Sa définition juridique est « un mode d’extinction d’un droit résultant de l’inaction de son titulaire pendant un certain laps de temps ». Selon les fondements du droit, deux raisons justifient la prescription :
- Passé un certain délai, le législateur estime qu’il convient d’accorder à l’auteur d’une infraction le droit à l’oubli, supposant qu’il serait injuste de le condamner pour des faits remontant trop loin dans le passé,
- Pratiquement, elle permet de simplifier l’exercice du droit en évitant la multiplication des procédures (aussi inutiles qu’iniques ?).
Dans le cas qui nous occupe ici, on peut raisonnablement se demander laquelle de ces deux raisons prévaut...

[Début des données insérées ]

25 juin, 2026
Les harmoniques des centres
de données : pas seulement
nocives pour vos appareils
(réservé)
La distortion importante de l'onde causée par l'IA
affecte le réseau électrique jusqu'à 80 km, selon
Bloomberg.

Il semblerait que pour certains ici, un père qui sodomise ses enfants dès leur petite enfance doit pouvoir bénéficier du droit à l’amendement spontané... pendant que ses victimes doivent être soumises au devoir d’oubli et à l’impossibilité de demander justice. D’un côté on aurait un individu qui perdrait injustement son humanité en étant poursuivi pour ses crimes (dixit Cogno1), un "Valjean pédosexuel" (dixit Yannick Harrel) et de l’autre de pauvres victimes qu’il conviendrait de protéger de la réouverture de leurs plaies en justice (dixit Internaute).

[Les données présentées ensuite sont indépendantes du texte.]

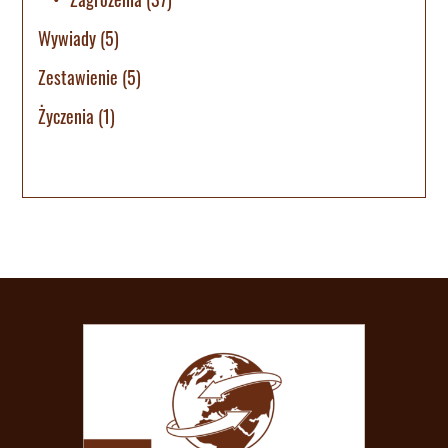
Wywiady
(5)
Zestawienie
(5)
Życzenia
(1)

Synthèse du propos par Internaute : "ni la victime ni l’accusé ne sont semblables à ce qu’ils étaient au moment des faits". Certes, chacun a veilli. Sans même parler de la perversité de l’accusé, notons que la victime reste une personne qui a subi un très lourd préjudice. Le temps ne suffit pas à refermer les plaies, en revanche la reconnaissance des crimes en justice peut y aider. He non, la prescription ne relègue pas la réalité aux confins de l’espace temps comme certains aimeraient visiblement s’en convaincre...
Le législateur, plus avisé, nous précise de son côté que pour ce qui est des crimes les plus graves, la prescription trouve plutôt sa légitimité dans la difficulté à trouver des preuves relatives aux faits après un trop grand nombre d’années. Or en l’occurrence ici, l’absence de preuves matérielles est la même 1 mois ou 40 ans après. Et dans bien des cas, il n’y a même jamais eu !

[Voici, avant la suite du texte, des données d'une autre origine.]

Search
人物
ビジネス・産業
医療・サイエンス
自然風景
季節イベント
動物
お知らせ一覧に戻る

Le droit français a opté pour une limitation l’imprescribilité aux crimes contre l’humanité. Ce choix est loin de faire l’unanimité dans les pays démocratiques. Cela étant, j’estime qu’il n’y aurait rien absolument rien d’absurde, outrancier, passionnel ou négationniste à inscrire l’inceste et la pédocriminalité au rang de crimes contre l’humanité.
Mais quoiqu’il en soit, quelques remarques s’imposent :
La prescription protège de fait une multitude de criminels. On pourrait naïvement arguer qu’ils ne le sont plus, repentis et convertis en honnête citoyens par la seule action du temps. C’est n’avoir aucune idée de ce qu’est la perversité que de prétendre une chose pareille. Il est certain que nombre d’entre eux continuent à abuser d’autres enfants auxquels ils imposent le silence, celui là même qui a rendu impossible toute poursuite par leurs victimes précédentes.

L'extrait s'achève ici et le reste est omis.